The intention of the pilot, which started in 2013 with four schools and later expanded to 11, was to study whether students would benefit from a longer school day. The study used report card data, provincial English and math skills evaluations, school attendance data and parent surveys, among other tools, to evaluate the effectiveness of the program.
The division released a report on its findings of the program Wednesday.
Early in the study, results suggested full-day kindergarten students were benefiting from more time in the classroom. Specifically, they were more prepared for a full day in school and were more engaged in the classroom, said Celia Caetano-Gomes, the division's superintendent of education.
However, before the end of Grade 2, the half-day kindergarten students had achieved the early gains of full-day kindergarten students, and there were no impacts on academic performance in later years and no sustained growth improvements, she said.
Skwarchuk knows challenges arise for kids who start to fall behind academically at an early age.
"In certain regions and in other studies that have been conducted, there's been good evidence that these children show gains into Grade 2 and as far up as into Grade 5," she said.
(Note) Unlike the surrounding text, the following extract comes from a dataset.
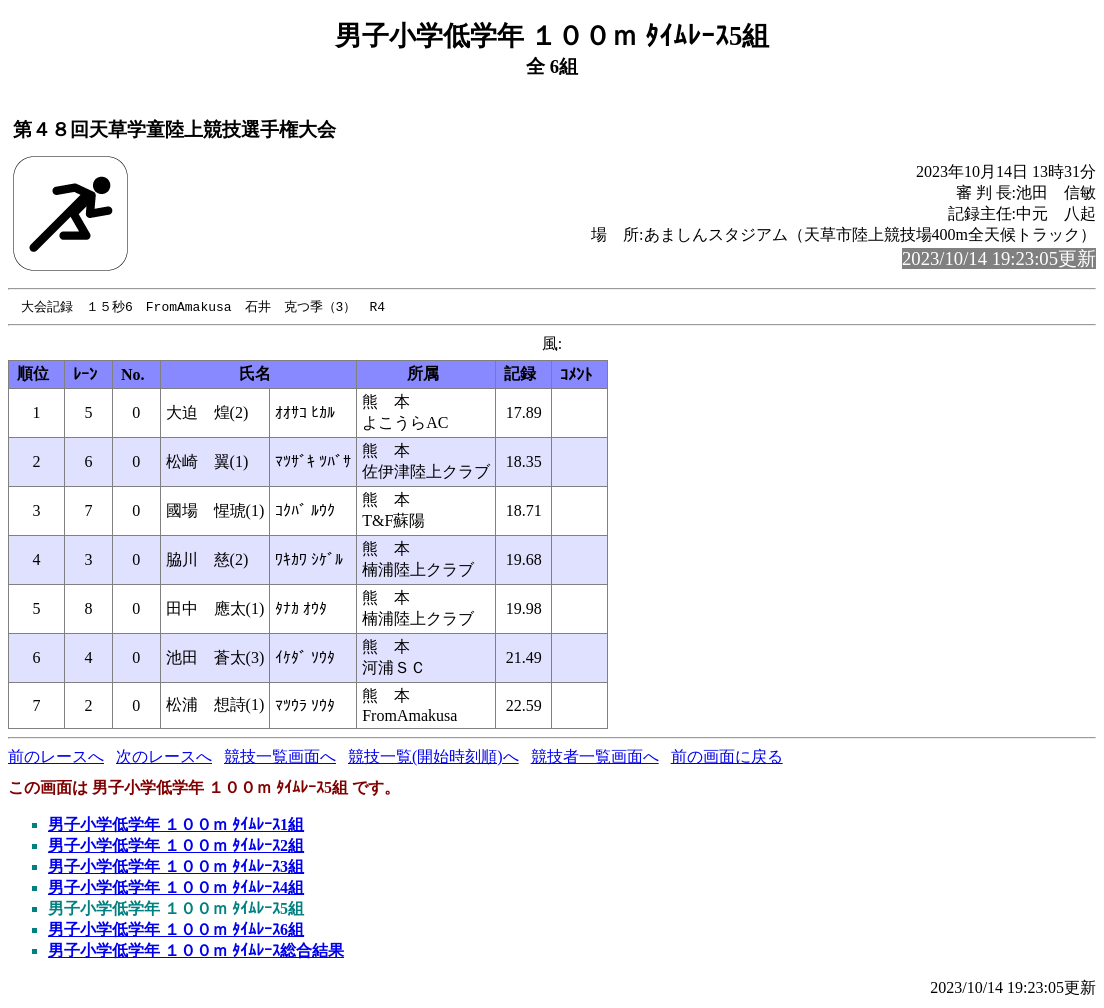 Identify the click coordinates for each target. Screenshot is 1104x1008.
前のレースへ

Ontario has a full-day early learning kindergarten program that provides two full years of full-day schooling before Grade 1, beginning the year a child turns four years old.
Skwarchuk said this innovative approach allows children to work with teachers, as well as early-childhood educators.
"You're kind of getting the best of both worlds. You're getting the teacher who has the extracurricular expertise, but also the early-childhood educator who has all the developmental knowledge of how children grow over these important early years," she said.
The fact that socio-economic factors and data were not considered in making the decision to halt the program bothers Kate Kehler, executive director of the Social Planning Council of Winnipeg.